*** Opening Information supplied ***

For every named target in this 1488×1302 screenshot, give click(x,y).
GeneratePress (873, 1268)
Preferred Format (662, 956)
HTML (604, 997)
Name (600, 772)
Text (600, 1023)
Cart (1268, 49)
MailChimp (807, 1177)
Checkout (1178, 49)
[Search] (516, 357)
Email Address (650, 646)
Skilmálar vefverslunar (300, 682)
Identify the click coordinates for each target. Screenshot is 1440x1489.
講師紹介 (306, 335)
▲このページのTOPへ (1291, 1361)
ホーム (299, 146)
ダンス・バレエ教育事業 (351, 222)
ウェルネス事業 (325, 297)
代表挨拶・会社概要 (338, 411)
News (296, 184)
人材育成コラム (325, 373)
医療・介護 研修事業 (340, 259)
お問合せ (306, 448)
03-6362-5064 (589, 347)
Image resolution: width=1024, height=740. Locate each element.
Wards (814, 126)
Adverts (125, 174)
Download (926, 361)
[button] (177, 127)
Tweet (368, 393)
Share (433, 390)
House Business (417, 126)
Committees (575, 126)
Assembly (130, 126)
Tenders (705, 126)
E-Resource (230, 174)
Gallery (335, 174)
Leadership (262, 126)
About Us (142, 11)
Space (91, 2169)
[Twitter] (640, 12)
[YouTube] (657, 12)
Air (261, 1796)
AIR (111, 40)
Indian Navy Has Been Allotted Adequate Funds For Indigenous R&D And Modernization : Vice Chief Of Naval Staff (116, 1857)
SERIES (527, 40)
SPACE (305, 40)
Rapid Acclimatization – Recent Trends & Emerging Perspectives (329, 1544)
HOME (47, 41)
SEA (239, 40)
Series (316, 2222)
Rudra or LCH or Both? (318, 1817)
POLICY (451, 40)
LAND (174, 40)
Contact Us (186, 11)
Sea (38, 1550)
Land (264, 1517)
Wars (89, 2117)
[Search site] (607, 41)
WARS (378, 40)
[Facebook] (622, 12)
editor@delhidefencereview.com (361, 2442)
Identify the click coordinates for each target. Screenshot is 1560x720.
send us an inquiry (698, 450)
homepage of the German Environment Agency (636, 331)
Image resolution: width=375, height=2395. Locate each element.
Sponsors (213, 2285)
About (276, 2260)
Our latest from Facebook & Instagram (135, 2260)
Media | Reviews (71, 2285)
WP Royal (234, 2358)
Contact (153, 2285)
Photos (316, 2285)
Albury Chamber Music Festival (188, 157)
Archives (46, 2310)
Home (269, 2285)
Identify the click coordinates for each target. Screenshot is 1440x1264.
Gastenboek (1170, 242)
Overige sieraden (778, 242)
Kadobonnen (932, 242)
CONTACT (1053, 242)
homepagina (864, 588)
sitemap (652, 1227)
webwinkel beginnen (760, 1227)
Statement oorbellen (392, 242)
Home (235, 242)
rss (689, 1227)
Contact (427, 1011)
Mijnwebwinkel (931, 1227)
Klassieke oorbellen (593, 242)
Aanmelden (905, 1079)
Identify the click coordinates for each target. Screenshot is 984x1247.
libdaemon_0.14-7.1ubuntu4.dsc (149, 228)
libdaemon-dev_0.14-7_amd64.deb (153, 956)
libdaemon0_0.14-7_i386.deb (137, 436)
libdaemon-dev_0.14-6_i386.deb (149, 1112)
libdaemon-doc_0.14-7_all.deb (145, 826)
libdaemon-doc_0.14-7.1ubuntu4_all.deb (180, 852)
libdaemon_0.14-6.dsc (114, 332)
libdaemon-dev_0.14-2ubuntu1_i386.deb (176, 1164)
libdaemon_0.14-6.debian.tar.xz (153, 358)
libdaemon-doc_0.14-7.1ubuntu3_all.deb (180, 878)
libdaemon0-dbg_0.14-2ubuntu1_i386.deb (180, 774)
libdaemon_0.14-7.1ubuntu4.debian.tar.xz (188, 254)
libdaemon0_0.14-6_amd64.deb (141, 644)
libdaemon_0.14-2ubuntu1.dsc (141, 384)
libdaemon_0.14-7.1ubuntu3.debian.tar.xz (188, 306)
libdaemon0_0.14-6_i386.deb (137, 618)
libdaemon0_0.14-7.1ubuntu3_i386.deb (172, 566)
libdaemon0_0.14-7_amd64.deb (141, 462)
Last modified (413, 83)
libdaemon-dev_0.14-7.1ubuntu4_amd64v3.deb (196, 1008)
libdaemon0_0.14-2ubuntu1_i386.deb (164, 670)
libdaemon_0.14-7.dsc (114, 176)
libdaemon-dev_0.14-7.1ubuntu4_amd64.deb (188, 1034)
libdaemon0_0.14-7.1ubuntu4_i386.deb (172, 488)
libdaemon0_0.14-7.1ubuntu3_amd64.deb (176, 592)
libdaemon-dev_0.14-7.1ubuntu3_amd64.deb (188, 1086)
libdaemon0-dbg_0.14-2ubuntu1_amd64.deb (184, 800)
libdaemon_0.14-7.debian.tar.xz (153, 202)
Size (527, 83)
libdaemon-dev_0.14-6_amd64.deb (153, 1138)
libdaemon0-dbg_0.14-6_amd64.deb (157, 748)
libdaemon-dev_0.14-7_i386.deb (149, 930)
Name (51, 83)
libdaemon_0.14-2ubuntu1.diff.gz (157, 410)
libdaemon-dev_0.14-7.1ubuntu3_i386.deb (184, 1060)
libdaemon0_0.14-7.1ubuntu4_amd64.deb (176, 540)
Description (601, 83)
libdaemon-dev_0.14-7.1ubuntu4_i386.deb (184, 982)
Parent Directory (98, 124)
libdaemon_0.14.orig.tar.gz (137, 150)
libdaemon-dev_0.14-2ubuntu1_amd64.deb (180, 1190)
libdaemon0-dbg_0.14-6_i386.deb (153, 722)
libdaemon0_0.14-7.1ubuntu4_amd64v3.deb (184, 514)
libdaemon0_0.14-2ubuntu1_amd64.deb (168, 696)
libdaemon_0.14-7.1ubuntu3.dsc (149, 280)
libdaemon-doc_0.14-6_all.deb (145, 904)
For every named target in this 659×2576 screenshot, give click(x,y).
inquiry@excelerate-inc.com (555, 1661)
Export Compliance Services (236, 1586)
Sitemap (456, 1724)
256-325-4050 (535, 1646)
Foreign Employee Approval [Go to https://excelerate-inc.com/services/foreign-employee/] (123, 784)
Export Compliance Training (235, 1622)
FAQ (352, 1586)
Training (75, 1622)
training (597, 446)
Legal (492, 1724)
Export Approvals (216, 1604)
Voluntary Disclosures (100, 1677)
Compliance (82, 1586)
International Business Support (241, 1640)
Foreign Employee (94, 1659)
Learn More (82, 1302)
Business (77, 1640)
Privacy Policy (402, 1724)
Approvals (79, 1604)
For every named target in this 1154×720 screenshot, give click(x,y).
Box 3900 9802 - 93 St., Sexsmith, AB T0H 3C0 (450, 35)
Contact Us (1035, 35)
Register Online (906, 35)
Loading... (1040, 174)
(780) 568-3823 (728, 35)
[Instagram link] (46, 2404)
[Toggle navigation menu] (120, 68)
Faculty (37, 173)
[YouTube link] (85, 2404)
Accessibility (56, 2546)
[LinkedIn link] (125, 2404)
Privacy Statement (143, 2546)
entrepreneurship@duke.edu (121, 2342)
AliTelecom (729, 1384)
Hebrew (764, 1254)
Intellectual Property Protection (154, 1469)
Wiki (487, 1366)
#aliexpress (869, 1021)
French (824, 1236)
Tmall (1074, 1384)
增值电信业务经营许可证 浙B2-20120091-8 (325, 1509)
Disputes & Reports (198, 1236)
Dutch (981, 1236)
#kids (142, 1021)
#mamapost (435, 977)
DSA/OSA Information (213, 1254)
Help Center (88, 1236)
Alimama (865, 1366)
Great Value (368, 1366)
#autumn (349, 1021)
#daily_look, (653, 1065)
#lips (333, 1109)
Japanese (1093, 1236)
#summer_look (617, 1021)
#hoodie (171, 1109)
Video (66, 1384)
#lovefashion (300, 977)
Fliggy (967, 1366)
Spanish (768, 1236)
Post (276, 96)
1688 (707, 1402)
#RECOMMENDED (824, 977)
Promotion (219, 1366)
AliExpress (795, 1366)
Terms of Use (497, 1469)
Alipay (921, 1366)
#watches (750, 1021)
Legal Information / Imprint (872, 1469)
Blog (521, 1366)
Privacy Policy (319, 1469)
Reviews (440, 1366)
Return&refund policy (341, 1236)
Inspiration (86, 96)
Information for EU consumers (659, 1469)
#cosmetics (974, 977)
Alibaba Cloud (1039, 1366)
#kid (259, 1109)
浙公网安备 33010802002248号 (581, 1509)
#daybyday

*** Closing Information supplied ***

* _Problem details_:
Nothing beyond the line containing "ホーム (299, 146)" is to be output; the lines above, from the first one onward to that line, are to be transcribed exactly.

* _Written answer_:
For every named target in this 1488×1302 screenshot, give click(x,y).
GeneratePress (873, 1268)
Preferred Format (662, 956)
HTML (604, 997)
Name (600, 772)
Text (600, 1023)
Cart (1268, 49)
MailChimp (807, 1177)
Checkout (1178, 49)
[Search] (516, 357)
Email Address (650, 646)
Skilmálar vefverslunar (300, 682)
Identify the click coordinates for each target. Screenshot is 1440x1489.
講師紹介 (306, 335)
▲このページのTOPへ (1291, 1361)
ホーム (299, 146)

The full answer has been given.